Miyakoshi J, Dobler K D, Allalunis-Turner J, McKean J D, Petruk K, Allen P B, Aronyk K N, Weir B, Huyser-Wierenga D, Fulton D
Department of Medicine, Cross Cancer Institute, Edmonton, Alberta, Canada.

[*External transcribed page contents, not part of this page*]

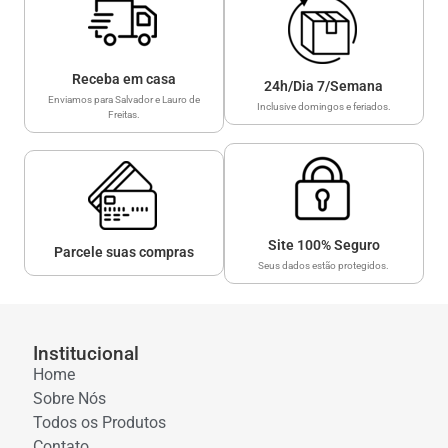
Receba em casa
24h/Dia 7/Semana
Enviamos para Salvador e Lauro de
Inclusive domingos e feriados.
Freitas.
Site 100% Seguro
Parcele suas compras
Seus dados estão protegidos.
Institucional
Home
Sobre Nós
Todos os Produtos
Contato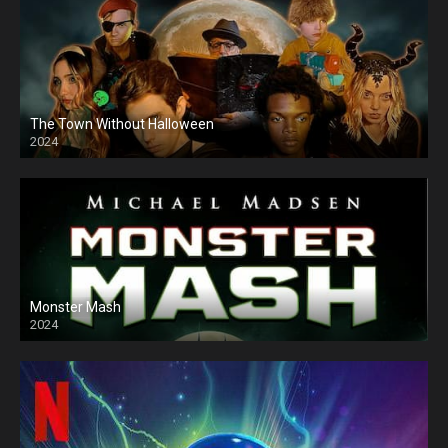
The Town Without Halloween
2024
Monster Mash
2024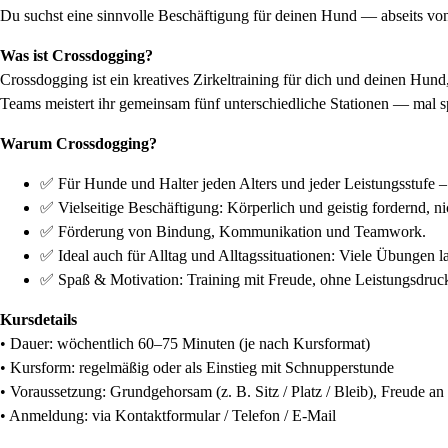
Du suchst eine sinnvolle Beschäftigung für deinen Hund — abseits vo
Was ist Crossdogging?
Crossdogging ist ein kreatives Zirkeltraining für dich und deinen Hu
Teams meistert ihr gemeinsam fünf unterschiedliche Stationen — mal spo
Warum Crossdogging?
✅ Für Hunde und Halter jeden Alters und jeder Leistungsstufe
✅ Vielseitige Beschäftigung: Körperlich und geistig fordernd, ni
✅ Förderung von Bindung, Kommunikation und Teamwork.
✅ Ideal auch für Alltag und Alltagssituationen: Viele Übungen la
✅ Spaß & Motivation: Training mit Freude, ohne Leistungsdruck
Kursdetails
• Dauer: wöchentlich 60–75 Minuten (je nach Kursformat)
• Kursform: regelmäßig oder als Einstieg mit Schnupperstunde
• Voraussetzung: Grundgehorsam (z. B. Sitz / Platz / Bleib), Freude 
• Anmeldung: via Kontaktformular / Telefon / E-Mail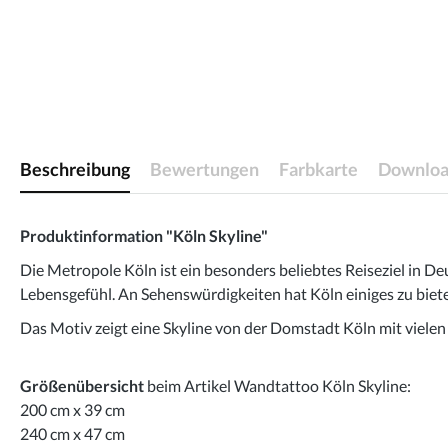
Beschreibung
Bewertungen
Farbkarte
Downloa
Produktinformation "Köln Skyline"
Die Metropole Köln ist ein besonders beliebtes Reiseziel in D
Lebensgefühl. An Sehenswürdigkeiten hat Köln einiges zu biete
Das Motiv zeigt eine Skyline von der Domstadt Köln mit viele
Größenübersicht
beim Artikel Wandtattoo Köln Skyline:
200 cm x 39 cm
240 cm x 47 cm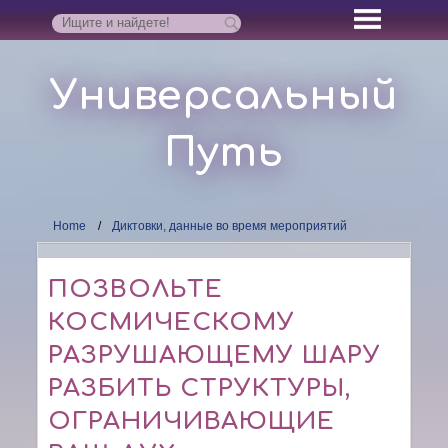
Универсальный
Путь
Home
Диктовки, данные во время мероприятий
ПОЗВОЛЬТЕ
КОСМИЧЕСКОМУ
РАЗРУШАЮЩЕМУ ШАРУ
РАЗБИТЬ СТРУКТУРЫ,
ОГРАНИЧИВАЮЩИЕ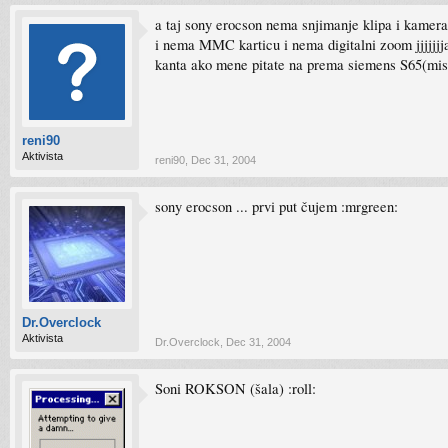
a taj sony erocson nema snjimanje klipa i kame
i nema MMC karticu i nema digitalni zoom jjjjj
kanta ako mene pitate na prema siemens S65(misl
reni90
Aktivista
reni90
,
Dec 31, 2004
sony erocson ... prvi put čujem :mrgreen:
Dr.Overclock
Aktivista
Dr.Overclock
,
Dec 31, 2004
Soni ROKSON (šala) :roll: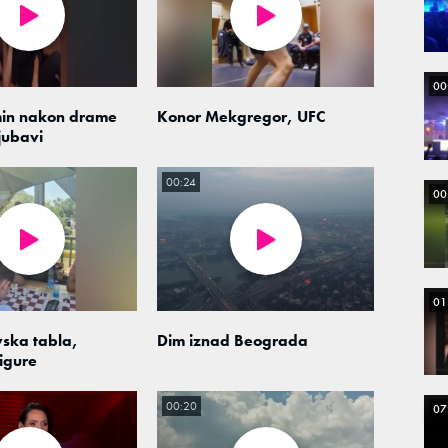
00
min nakon drame
Konor Mekgregor, UFC
jubavi
00:24
00
01
ska tabla,
Dim iznad Beograda
igure
00:20
07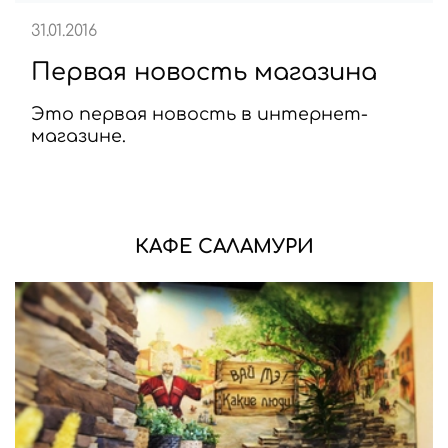
31.01.2016
Первая новость магазина
Это первая новость в интернет-
магазине.
КАФЕ САЛАМУРИ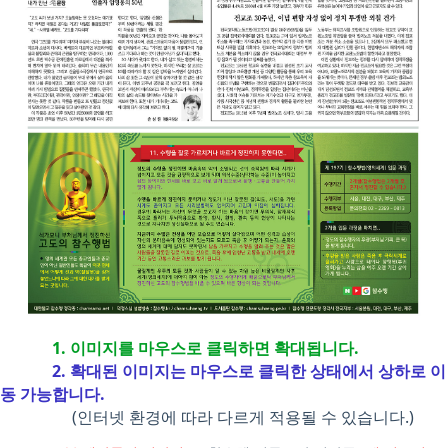
1. 이미지를 마우스로 클릭하면 확대됩니다.
2. 확대된 이미지는 마우스로 클릭한 상태에서 상하로 이
동 가능합니다.
(인터넷 환경에 따라 다르게 적용될 수 있습니다.)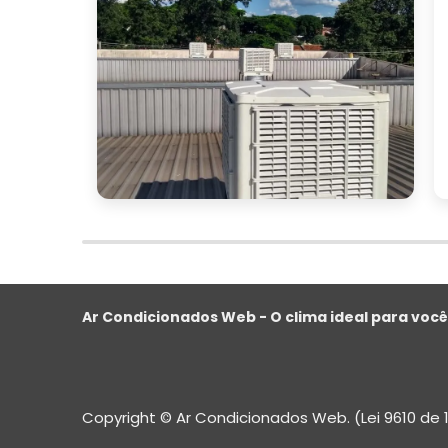
climatizador umidifi
Investir em um
qualquer empresa que busca melhorar a 
melhor
Com benefícios que vão desde a
respiratórias
, esses equipamentos s
administrativos.
Ao escolher o modelo ideal, é important
taxa de umidade
eficiência en
a
e a
às necessidades específicas da sua empr
Com a instalação correta e a manut
Ar Condicionados Web - O clima ideal para você
confortável e saudável, refletindo pos
colaboradores.
Se você está pronto para transformar o
S
solicitar um orçamento. Na plataforma
Copyright © Ar Condicionados Web. (Lei 9610 de 
de fornecedores que oferecem climatizad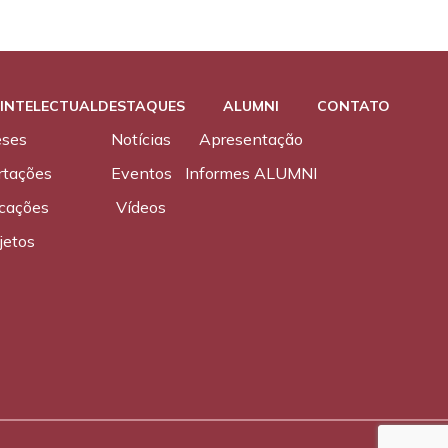
INTELECTUAL
DESTAQUES
ALUMNI
CONTATO
eses
Notícias
Apresentação
rtações
Eventos
Informes ALUMNI
icações
Vídeos
jetos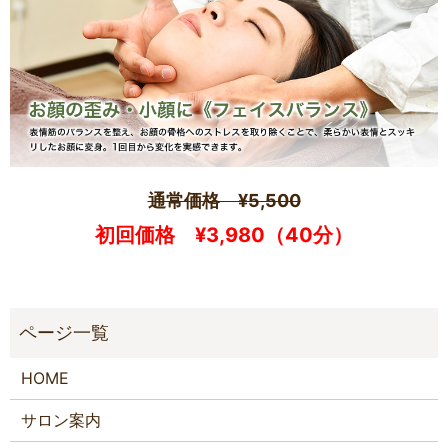
通常価格 ¥5,500
初回価格 ¥3,980（40分）
HOME
サロン案内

Cancer Res. 1990 Jan 15;50(2):278-83.
We report that 5 of 19 human malignant glioma cell lines have neither interferon alpha (IFNA) nor interferon beta (IFNB) genes that are detectable by Southern blotting. Of 5 other of these malignant glioma lines that have a single IFNB gene copy, 3 lack the IFNA genes entirely and two have one copy. One of the lines that lacks the IFNA genes entirely but has one copy of the IFNB gene has a rearrangement near the IFNB gene that is most easily interpreted as an insertion of a large segment of DNA (at least 50 kilobases) the 3' end of which is less than 1.3 kilobases 5' to the known regulatory sequences of the IFNB gene. In spite of the rearrangement, IFNB-specific RNA is highly inducible in this line by poly(I)-poly(C). The ability of interferon alpha or interferon beta to inhibit cell growth does not depend upon the presence or absence of the respective gene. This finding adds solid tumors to those tumor cell lines (acute lymphocytic leukemia, chronic myelogeneous leukemia) previously determined to lack the IFNA and IFNB genes (Diaz et al., Proc. Natl. Acad. Sci. USA, 85:5259-5263, 1988).
我们报告,19个人类恶性胶质瘤细胞系中有5个通过Southern印迹法检测不到干扰素α(IFNA)和干扰素β(IFNB)基因。在这些恶性胶质瘤细胞系中,另外5个有单个IFNB基因拷贝,其中3个完全缺乏IFNA基因,2个有一个拷贝。完全缺乏IFNA基因但有一个IFNB基因拷贝的细胞系之一,在IFNB基因附近有一个重排,最容易解释为插入了一大段DNA(至少50千碱基),其3'端距离IFNB基因已知调控序列的5'端小于1.3千碱基。尽管有重排,该细胞系中IFNB特异性RNA仍可被聚肌苷酸-聚胞苷酸高度诱导。干扰素α或干扰素β抑制细胞生长的能力并不取决于各自基因的有无。这一发现使实体瘤也加入到先前确定缺乏IFNA和IFNB基因的肿瘤细胞系(急性淋巴细胞白血病、慢性粒细胞白血病)中(迪亚兹等人,《美国国家科学院院刊》,85:5259 - 5263,1988)。